This is a strange critique. His recommendation isn't a soundbite. It is: ask que...

bhntr3 · on Sept 11, 2015

Old data is possibly uninteresting. That's debatable. But all uncollected data is freshly uncollected data.

I strongly believe in collecting as much granular data as possible. It's totally possible to throw it away after it has outlived its likely usefulness.

But if I want to calculate a new machine learning signal today , I can't wait six months to accumulate enough data. I want that data to exist. And the only solution is to overcollect. And to collect at a granular level so I can aggregate and transform later.

The liability and security concerns are real. The fact that most companies are stupid about investing in unnecessary big data infrastructure is real too. But a recommendation to spool to cheap offline or nearline storage immediately is interesting. A recommendation to throw data away seems like folly to me.

oconnore · on Sept 11, 2015

If your operation is the sort that capitalizes on machine learning on subtle signals, you capture the sorts of data that you know might be beneficial 6 months down the road. Although I suspect that you overstate the sort of "surprise questions" that might come up (and also the granularity necessary to answer them), that is a correct response to a business model that demands those insights at that granularity.

That doesn't mean that "collect everything at max granularity" is good advice, because as you said:

> The fact that most companies are stupid about investing in unnecessary big data infrastructure is real

yummyfajitas · on Sept 11, 2015

The fact of the matter is that I've never been unhappy about overcollecting data. Worst case, step 1 of my pipeline is 10x or 50x slower than it needs to be due to filtering out a bunch of junk. The added latency to my workflow might be a few minutes.

Every time I've undercollected I've been unhappy, and this was hardly a rare occurrence. I need to build the collector, deploy it, and wait for data to flow in. Added latency = 1 week, minimum.

You can always throw useless stale data away. You can never retroactively collect data you needed.

crdb · on Sept 11, 2015

Here's a simple counter-example. You're an e-commerce company, and in year 1, you can choose which js events/hits to track. For the sake of simplicity (and perhaps because prompted to do so by the Google Analytics tutorial) you only track product views (i.e. loading a product page) and conversions.

In year 5, you now process 5,000 or 50,000 orders a day, and you're wondering what the click through rate of your products is when they come up in a search. That's your "question", which will help you figure out which 100 of the 100,000 products you stock your customer will be interested in (because it's 10x as much data as conversion rate).

Guess what, those who installed Piwik and tracked the "impression" event/hit can now immediately play with it. You on the other hand have to start tracking it now and just missed on 5 years of data to explore which brands your customers like for example.

It wouldn't have cost you much to track everything - maybe $1-10k/year for an AWS server to host the Piwik database (it's a bit costlier if you're with Google - $150,000/year for Google Analytics Premium + $15,000/year for BigQuery to be able to query the hit IDs, and only starts tracking on the day you activate it).

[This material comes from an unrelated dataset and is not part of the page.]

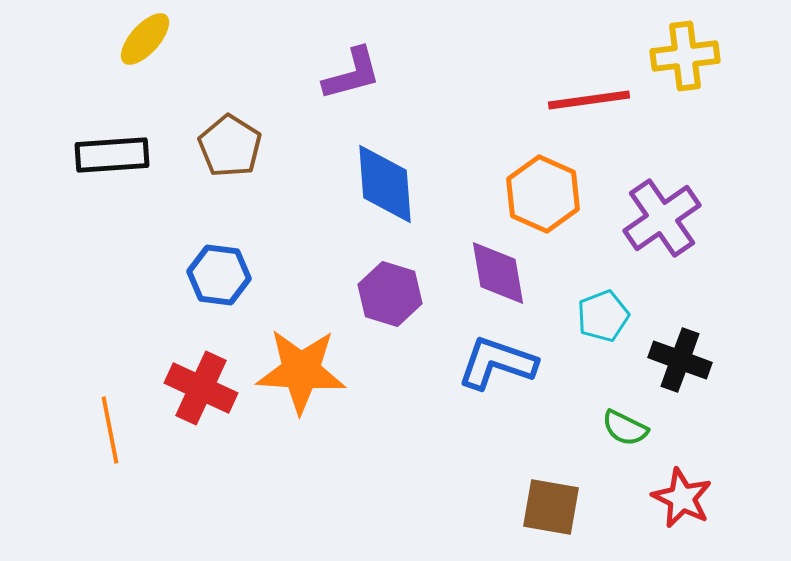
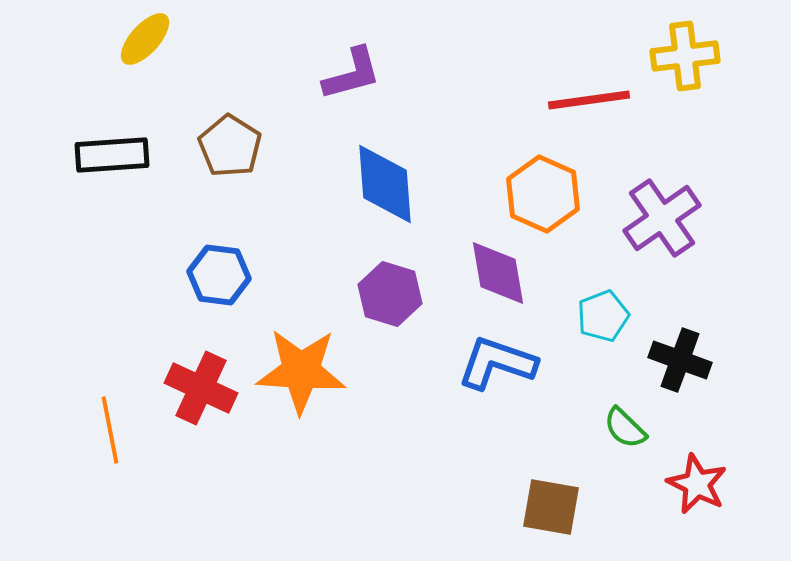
green semicircle: rotated 18 degrees clockwise
red star: moved 15 px right, 14 px up
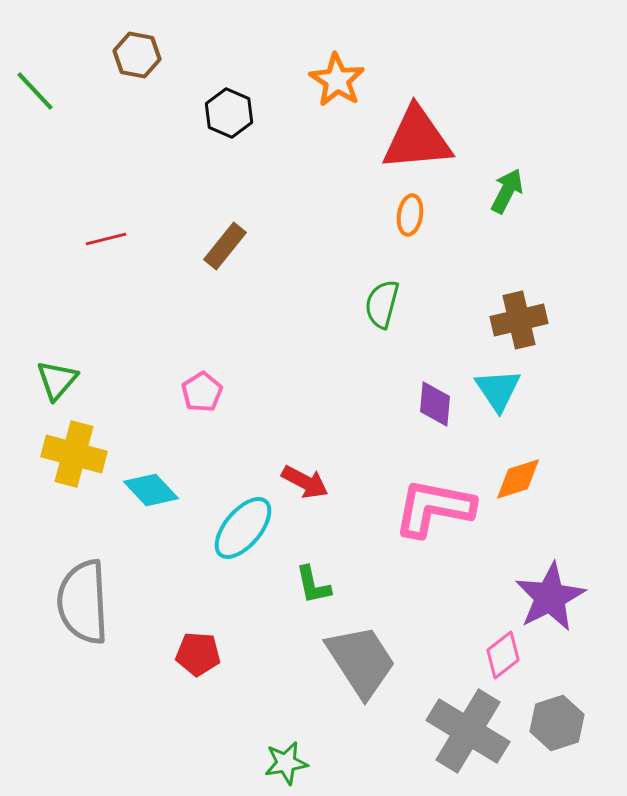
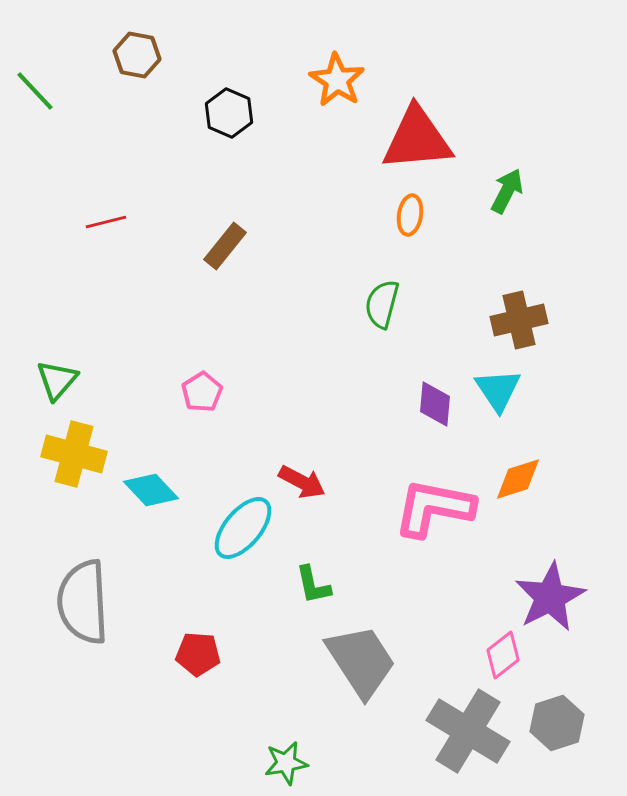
red line: moved 17 px up
red arrow: moved 3 px left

rcthompson · on Sept 10, 2015

There's a difference between being indecisive about what data or questions you care about now and being unsure about which data/questions you will care about in the future. If your data needs might change in the future, then there is an argument to be made in favor of saving data that has no current apparent value, and this must be weighed along with everything else when deciding what data to keep. Sometimes data can suggest new questions, and sometimes it is worth collecting data purely in the hope that it will generate new questions.

As an example from my research area, the human genome was not sequenced to answer any one specific biological question; it was sequenced because without it, we would not even be able to ask the kind of questions we wanted to, much less answer them.

Of course, that's a research context. In a business context, especially in a well-established industry, the types of data that you need are likely to be well-understood and exploratory analysis is probably a lot less important.

collyw · on Sept 11, 2015

Genomics is an area where data is thrown away all the time. The images that come from Illumina sequencing machines usually gets processed onece then disarded.

rcthompson · on Sept 11, 2015

We throw away the images because we're quite sure at this point that we're extracting all the useful information (the DNA sequences) that we can from them. This was not true in the early days of Illumina sequencing, when it was not uncommon the save the images and run an alternative base caller on them to try and get improved sequences when the standard base caller failed.

eanzenberg · on Sept 10, 2015

Any hypothesis testing requires historical testing. It's easy to fit trends to anything and harder to predict and project. Asking questions first then collecting data sounds nice but it's movie-style sleuthing, unless you want to wait the time it takes to collect enough data to test your model.